*** Opening Record set ***

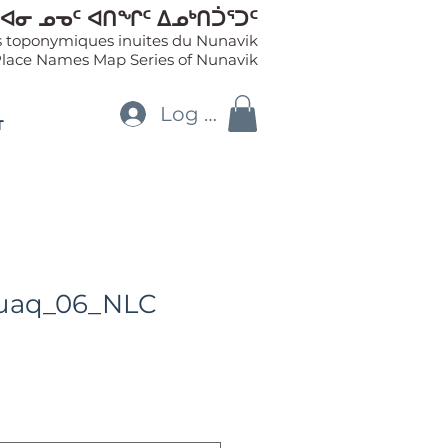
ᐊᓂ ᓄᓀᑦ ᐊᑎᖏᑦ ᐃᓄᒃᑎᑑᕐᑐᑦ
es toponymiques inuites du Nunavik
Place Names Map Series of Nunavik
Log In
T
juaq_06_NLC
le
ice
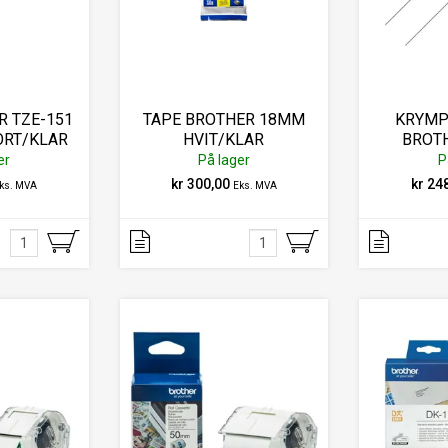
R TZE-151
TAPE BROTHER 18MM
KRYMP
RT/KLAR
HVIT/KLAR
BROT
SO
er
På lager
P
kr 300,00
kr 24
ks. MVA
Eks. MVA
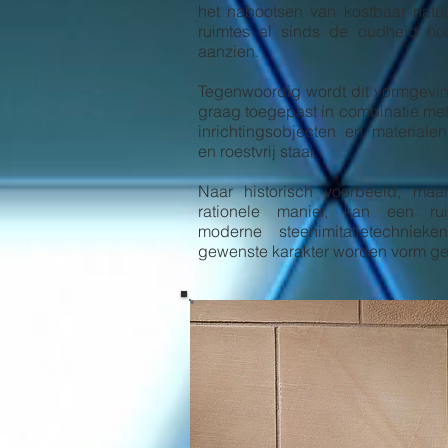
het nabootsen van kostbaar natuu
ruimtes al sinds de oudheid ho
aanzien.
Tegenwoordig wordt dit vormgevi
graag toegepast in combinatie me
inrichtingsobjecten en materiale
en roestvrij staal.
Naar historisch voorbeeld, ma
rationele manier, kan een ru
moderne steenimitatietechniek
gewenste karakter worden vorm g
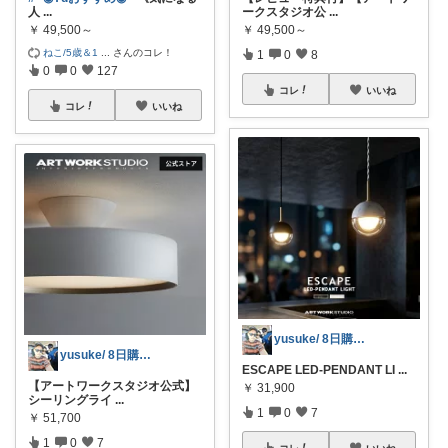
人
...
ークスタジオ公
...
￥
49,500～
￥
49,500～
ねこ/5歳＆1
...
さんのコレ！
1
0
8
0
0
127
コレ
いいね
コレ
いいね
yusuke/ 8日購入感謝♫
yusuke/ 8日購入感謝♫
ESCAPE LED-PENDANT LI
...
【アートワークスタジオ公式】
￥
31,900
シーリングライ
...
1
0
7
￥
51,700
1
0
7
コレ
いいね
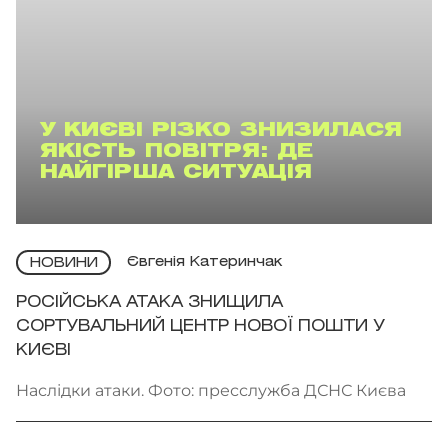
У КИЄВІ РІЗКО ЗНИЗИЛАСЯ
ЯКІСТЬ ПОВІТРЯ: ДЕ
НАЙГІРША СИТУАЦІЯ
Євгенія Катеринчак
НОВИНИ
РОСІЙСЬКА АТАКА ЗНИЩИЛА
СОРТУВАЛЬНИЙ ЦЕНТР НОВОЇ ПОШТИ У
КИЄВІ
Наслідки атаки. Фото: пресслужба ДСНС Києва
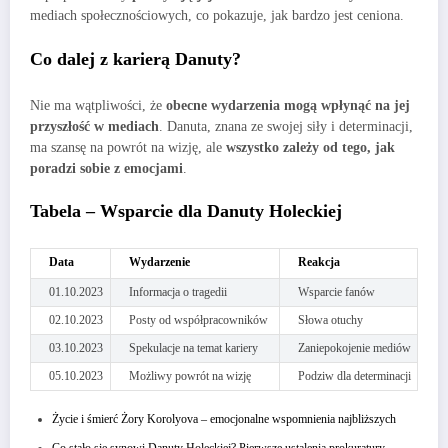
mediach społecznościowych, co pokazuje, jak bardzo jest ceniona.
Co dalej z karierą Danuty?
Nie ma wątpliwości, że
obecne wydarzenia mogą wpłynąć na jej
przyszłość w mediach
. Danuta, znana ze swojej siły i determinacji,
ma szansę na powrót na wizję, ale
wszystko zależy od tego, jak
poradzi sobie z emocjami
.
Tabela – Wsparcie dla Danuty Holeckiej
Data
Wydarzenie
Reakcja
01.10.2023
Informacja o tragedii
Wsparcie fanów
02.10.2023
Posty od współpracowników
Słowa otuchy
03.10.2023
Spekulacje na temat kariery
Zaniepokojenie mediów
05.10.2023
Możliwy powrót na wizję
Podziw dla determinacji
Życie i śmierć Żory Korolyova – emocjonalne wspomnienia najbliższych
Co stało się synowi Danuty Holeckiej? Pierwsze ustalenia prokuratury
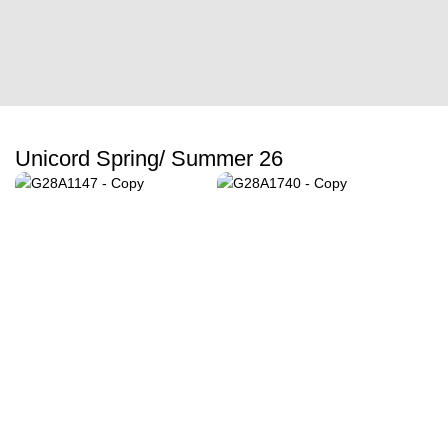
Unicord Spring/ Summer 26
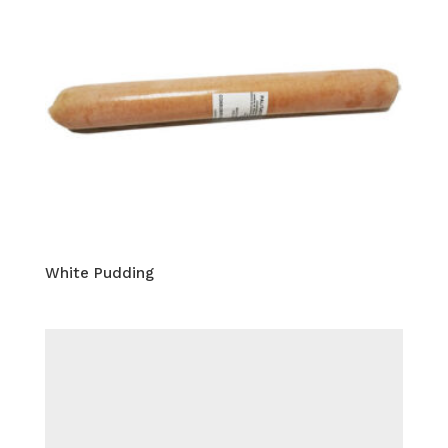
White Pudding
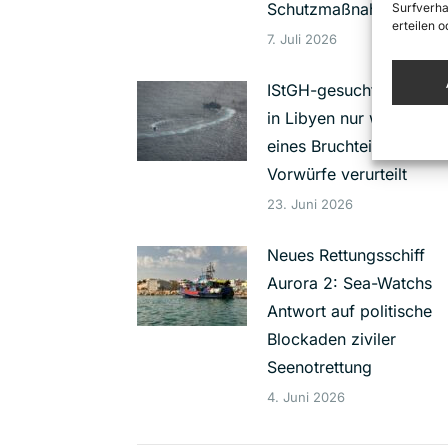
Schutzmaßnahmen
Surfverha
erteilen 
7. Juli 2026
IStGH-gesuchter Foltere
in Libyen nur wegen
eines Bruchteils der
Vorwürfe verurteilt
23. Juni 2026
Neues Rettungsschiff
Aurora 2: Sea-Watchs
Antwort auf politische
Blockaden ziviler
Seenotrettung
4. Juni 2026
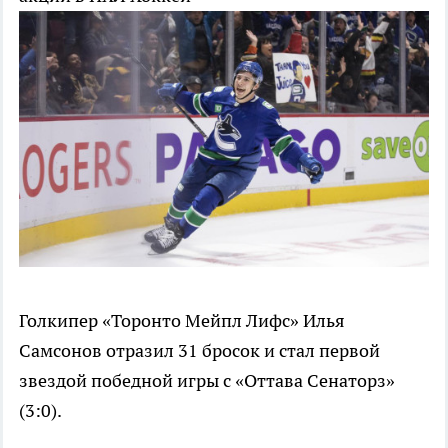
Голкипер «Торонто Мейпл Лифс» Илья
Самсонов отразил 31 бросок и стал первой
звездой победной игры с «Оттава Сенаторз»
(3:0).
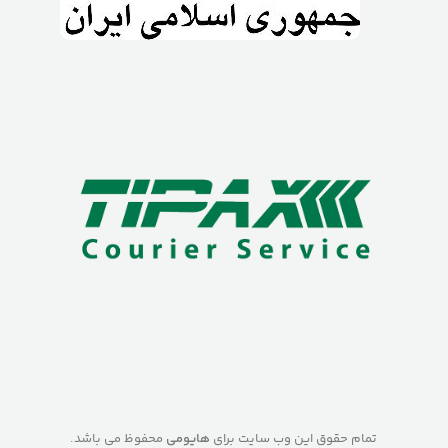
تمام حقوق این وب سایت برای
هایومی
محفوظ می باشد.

*** Closing Record set ***

__What you should do__
Transcribe every entry exactly. Leave out the pictures.

__Answer space__
ᐊᓂ ᓄᓀᑦ ᐊᑎᖏᑦ ᐃᓄᒃᑎᑑᕐᑐᑦ
es toponymiques inuites du Nunavik
Place Names Map Series of Nunavik
Log In
T
juaq_06_NLC
le
ice
R TZE-151
TAPE BROTHER 18MM
KRYMP
RT/KLAR
HVIT/KLAR
BROT
SO
er
På lager
P
kr 300,00
kr 24
ks. MVA
Eks. MVA
het nabootsen van kostbaar natuu
ruimtes al sinds de oudheid ho
aanzien.
Tegenwoordig wordt dit vormgevi
graag toegepast in combinatie me
inrichtingsobjecten en materiale
en roestvrij staal.
Naar historisch voorbeeld, ma
rationele manier, kan een ru
moderne steenimitatietechniek
gewenste karakter worden vorm g
人
...
ークスタジオ公
...
￥
49,500～
￥
49,500～
ねこ/5歳＆1
...
さんのコレ！
1
0
8
0
0
127
コレ
いいね
コレ
いいね
yusuke/ 8日購入感謝♫
yusuke/ 8日購入感謝♫
ESCAPE LED-PENDANT LI
...
【アートワークスタジオ公式】
￥
31,900
シーリングライ
...
1
0
7
￥
51,700
1
0
7
コレ
いいね
У КИЄВІ РІЗКО ЗНИЗИЛАСЯ
ЯКІСТЬ ПОВІТРЯ: ДЕ
НАЙГІРША СИТУАЦІЯ
Євгенія Катеринчак
НОВИНИ
РОСІЙСЬКА АТАКА ЗНИЩИЛА
СОРТУВАЛЬНИЙ ЦЕНТР НОВОЇ ПОШТИ У
КИЄВІ
Наслідки атаки. Фото: пресслужба ДСНС Києва
mediach społecznościowych, co pokazuje, jak bardzo jest ceniona.
Co dalej z karierą Danuty?
Nie ma wątpliwości, że
obecne wydarzenia mogą wpłynąć na jej
przyszłość w mediach
. Danuta, znana ze swojej siły i determinacji,
ma szansę na powrót na wizję, ale
wszystko zależy od tego, jak
poradzi sobie z emocjami
.
Tabela – Wsparcie dla Danuty Holeckiej
Data
Wydarzenie
Reakcja
01.10.2023
Informacja o tragedii
Wsparcie fanów
02.10.2023
Posty od współpracowników
Słowa otuchy
03.10.2023
Spekulacje na temat kariery
Zaniepokojenie mediów
05.10.2023
Możliwy powrót na wizję
Podziw dla determinacji
Życie i śmierć Żory Korolyova – emocjonalne wspomnienia najbliższych
Co stało się synowi Danuty Holeckiej? Pierwsze ustalenia prokuratury
Unicord Spring/ Summer 26
White Pudding
Schutzmaßnahmen
Surfverha
erteilen 
7. Juli 2026
IStGH-gesuchter Foltere
in Libyen nur wegen
eines Bruchteils der
Vorwürfe verurteilt
23. Juni 2026
Neues Rettungsschiff
Aurora 2: Sea-Watchs
Antwort auf politische
Blockaden ziviler
Seenotrettung
4. Juni 2026
Голкипер «Торонто Мейпл Лифс» Илья
Самсонов отразил 31 бросок и стал первой
звездой победной игры с «Оттава Сенаторз»
(3:0).
تمام حقوق این وب سایت برای
هایومی
محفوظ می باشد.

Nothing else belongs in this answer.